**Exercise objective:** Go through the data below and return each line containing the word "Michelle".

══ Records for processing

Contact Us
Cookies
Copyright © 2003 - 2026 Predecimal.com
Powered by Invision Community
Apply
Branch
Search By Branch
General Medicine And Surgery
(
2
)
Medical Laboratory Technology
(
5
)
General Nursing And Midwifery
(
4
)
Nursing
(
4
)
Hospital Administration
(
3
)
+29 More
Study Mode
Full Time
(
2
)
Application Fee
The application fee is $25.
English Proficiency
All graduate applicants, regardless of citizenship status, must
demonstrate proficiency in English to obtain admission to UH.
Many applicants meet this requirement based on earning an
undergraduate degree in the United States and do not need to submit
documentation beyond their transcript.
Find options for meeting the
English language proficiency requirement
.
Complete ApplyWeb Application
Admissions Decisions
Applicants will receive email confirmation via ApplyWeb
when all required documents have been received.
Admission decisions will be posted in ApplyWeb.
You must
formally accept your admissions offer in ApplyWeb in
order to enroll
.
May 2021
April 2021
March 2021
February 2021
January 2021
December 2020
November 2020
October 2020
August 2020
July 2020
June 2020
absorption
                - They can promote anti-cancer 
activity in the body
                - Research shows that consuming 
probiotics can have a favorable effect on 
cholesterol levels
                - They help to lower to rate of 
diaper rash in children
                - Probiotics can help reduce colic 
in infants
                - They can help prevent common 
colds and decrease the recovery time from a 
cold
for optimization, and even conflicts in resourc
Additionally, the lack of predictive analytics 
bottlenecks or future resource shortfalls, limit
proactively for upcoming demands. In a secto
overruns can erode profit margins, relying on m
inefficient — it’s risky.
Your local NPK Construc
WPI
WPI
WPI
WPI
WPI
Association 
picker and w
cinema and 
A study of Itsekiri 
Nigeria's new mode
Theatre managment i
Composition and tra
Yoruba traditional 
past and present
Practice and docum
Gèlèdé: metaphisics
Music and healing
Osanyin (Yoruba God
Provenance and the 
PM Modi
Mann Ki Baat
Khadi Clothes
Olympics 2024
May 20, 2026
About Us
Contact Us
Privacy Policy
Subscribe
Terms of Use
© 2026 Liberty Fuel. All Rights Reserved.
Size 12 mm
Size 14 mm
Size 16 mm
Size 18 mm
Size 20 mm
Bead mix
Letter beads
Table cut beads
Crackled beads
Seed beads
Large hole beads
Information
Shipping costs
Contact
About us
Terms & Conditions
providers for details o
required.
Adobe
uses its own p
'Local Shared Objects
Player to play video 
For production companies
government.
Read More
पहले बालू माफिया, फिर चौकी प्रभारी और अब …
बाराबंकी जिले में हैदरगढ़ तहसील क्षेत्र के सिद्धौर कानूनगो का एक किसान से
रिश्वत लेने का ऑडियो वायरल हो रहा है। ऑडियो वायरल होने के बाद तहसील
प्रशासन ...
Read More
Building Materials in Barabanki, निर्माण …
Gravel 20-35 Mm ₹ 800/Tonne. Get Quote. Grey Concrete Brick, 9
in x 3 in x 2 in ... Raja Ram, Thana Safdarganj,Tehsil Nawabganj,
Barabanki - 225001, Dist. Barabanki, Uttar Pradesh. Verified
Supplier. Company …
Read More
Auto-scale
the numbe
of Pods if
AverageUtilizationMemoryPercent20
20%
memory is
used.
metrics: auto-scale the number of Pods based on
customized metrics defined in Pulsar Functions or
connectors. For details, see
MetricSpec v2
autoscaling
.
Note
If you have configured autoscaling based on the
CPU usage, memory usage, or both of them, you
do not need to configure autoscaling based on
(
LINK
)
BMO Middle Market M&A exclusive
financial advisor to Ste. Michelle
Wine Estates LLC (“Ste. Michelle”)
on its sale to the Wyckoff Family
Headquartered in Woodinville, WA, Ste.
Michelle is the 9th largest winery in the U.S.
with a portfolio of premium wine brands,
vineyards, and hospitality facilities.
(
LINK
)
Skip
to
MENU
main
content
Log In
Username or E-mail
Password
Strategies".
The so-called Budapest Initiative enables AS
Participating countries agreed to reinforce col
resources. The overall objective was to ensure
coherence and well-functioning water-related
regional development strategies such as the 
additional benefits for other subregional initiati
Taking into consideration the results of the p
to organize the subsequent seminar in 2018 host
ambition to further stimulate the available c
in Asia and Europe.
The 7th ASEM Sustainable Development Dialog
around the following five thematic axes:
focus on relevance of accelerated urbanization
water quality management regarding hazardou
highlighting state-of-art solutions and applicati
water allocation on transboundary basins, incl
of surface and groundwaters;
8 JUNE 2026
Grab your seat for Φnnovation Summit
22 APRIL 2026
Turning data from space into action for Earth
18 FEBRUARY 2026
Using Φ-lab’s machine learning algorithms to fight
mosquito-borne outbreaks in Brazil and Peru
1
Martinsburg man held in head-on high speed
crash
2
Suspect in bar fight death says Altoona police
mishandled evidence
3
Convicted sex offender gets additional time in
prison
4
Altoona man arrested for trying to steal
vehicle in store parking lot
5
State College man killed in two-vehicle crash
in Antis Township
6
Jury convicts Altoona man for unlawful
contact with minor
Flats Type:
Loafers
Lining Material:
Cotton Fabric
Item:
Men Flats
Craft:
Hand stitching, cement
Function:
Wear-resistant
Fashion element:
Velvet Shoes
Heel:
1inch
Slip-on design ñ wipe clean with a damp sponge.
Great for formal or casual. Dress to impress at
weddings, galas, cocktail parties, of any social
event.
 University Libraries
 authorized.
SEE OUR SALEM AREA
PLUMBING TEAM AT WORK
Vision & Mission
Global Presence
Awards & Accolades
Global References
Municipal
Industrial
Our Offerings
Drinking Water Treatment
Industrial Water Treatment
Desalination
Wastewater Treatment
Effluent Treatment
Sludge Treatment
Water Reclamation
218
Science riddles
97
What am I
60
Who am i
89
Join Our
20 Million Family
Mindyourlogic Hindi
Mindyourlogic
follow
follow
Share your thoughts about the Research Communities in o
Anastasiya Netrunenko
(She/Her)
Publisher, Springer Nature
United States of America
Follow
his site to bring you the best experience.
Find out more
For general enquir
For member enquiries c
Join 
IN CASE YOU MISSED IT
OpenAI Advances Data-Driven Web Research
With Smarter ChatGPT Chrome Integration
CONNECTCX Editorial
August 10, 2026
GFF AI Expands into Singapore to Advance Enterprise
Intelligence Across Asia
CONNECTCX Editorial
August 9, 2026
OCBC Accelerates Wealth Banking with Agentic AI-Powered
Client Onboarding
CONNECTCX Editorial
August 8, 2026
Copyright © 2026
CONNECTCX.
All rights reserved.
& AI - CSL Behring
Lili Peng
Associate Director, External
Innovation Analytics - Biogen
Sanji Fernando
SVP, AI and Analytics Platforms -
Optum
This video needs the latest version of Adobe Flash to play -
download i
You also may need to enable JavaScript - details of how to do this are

════

**Solution below:**
financial advisor to Ste. Michelle
Wine Estates LLC (“Ste. Michelle”)
Michelle is the 9th largest winery in the U.S.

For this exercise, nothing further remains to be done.